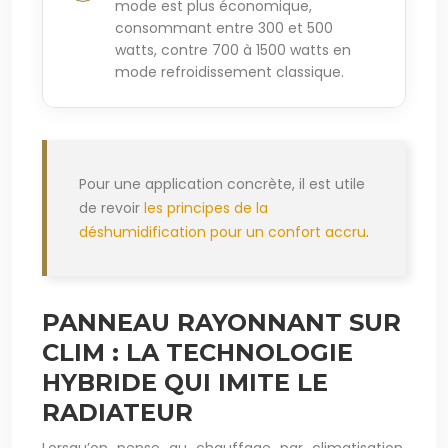
mode est plus économique,
consommant entre 300 et 500
watts, contre 700 à 1500 watts en
mode refroidissement classique.
Pour une application concrète, il est utile
de revoir
les principes de la
déshumidification pour un confort accru
.
PANNEAU RAYONNANT SUR
CLIM : LA TECHNOLOGIE
HYBRIDE QUI IMITE LE
RADIATEUR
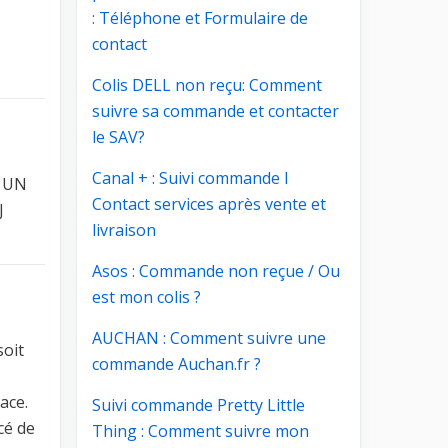
: Téléphone et Formulaire de
contact
Colis DELL non reçu: Comment
suivre sa commande et contacter
le SAV?
Canal + : Suivi commande I
I UN
Contact services après vente et
J
livraison
Asos : Commande non reçue / Ou
est mon colis ?
AUCHAN : Comment suivre une
soit
commande Auchan.fr ?
ace.
Suivi commande Pretty Little
icé de
Thing : Comment suivre mon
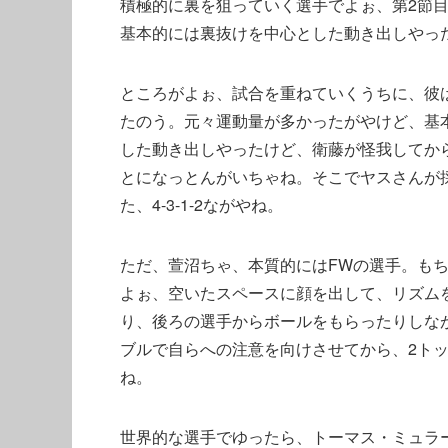
積極的に裏を狙っていく選手でよぉ、第2節
基本的には裏抜けを中心とした動き出しやっ
ところがよぉ、試合を重ねていくうちに、彼
たのう。元々運動量が多かったがやけど、基
した動き出しやったけど、衛藤が怪我してか
とになっとんがいちゃね。そこでヤスさんが
た、4-3-1-2ながやね。
ただ、萱沼ちゃ、本質的にはFWの選手。も
よぉ、空いたスペースに顔を出して、リズム
り、後ろの選手からボールをもらったりしな
ブルで自らへの注意を向けさせてから、2ト
ね。
世界的な選手でゆったら、トーマス・ミュラ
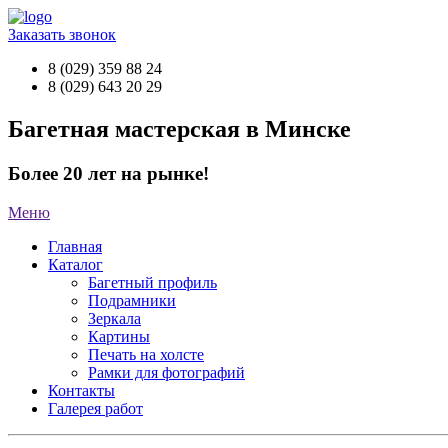
Заказать звонок
8 (029) 359 88 24
8 (029) 643 20 29
Багетная мастерская в Минске
Более 20 лет на рынке!
Меню
Главная
Каталог
Багетный профиль
Подрамники
Зеркала
Картины
Печать на холсте
Рамки для фотографий
Контакты
Галерея работ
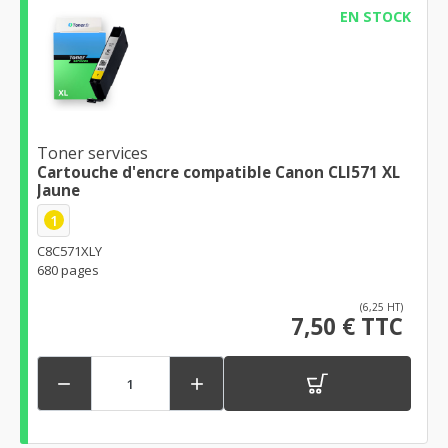
EN STOCK
Toner services
Cartouche d'encre compatible Canon CLI571 XL
Jaune
1
C8C571XLY
680 pages
(6,25 HT)
7,50 € TTC



◆ ◆ ◆

WORK TO COMPLETE> Only the text of the listing above should be copied, exactly and with pictures left out.

YOUR SOLUTION>
mode est plus économique,
consommant entre 300 et 500
watts, contre 700 à 1500 watts en
mode refroidissement classique.
Pour une application concrète, il est utile
de revoir
les principes de la
déshumidification pour un confort accru
.
PANNEAU RAYONNANT SUR
CLIM : LA TECHNOLOGIE
HYBRIDE QUI IMITE LE
RADIATEUR
: Téléphone et Formulaire de
contact
Colis DELL non reçu: Comment
suivre sa commande et contacter
le SAV?
Canal + : Suivi commande I
I UN
Contact services après vente et
J
livraison
Asos : Commande non reçue / Ou
est mon colis ?
AUCHAN : Comment suivre une
soit
commande Auchan.fr ?
ace.
Suivi commande Pretty Little
icé de
Thing : Comment suivre mon
積極的に裏を狙っていく選手でよぉ、第2節
基本的には裏抜けを中心とした動き出しやっ
ところがよぉ、試合を重ねていくうちに、彼
たのう。元々運動量が多かったがやけど、基
した動き出しやったけど、衛藤が怪我してか
とになっとんがいちゃね。そこでヤスさんが
た、4-3-1-2ながやね。
ただ、萱沼ちゃ、本質的にはFWの選手。も
よぉ、空いたスペースに顔を出して、リズム
り、後ろの選手からボールをもらったりしな
ブルで自らへの注意を向けさせてから、2ト
ね。
世界的な選手でゆったら、トーマス・ミュラ
Заказать звонок
8 (029) 359 88 24
8 (029) 643 20 29
Багетная мастерская в Минске
Более 20 лет на рынке!
Меню
Главная
Каталог
Багетный профиль
Подрамники
Зеркала
Картины
Печать на холсте
Рамки для фотографий
Контакты
Галерея работ
EN STOCK
Toner services
Cartouche d'encre compatible Canon CLI571 XL
Jaune
1
C8C571XLY
680 pages
(6,25 HT)
7,50 € TTC



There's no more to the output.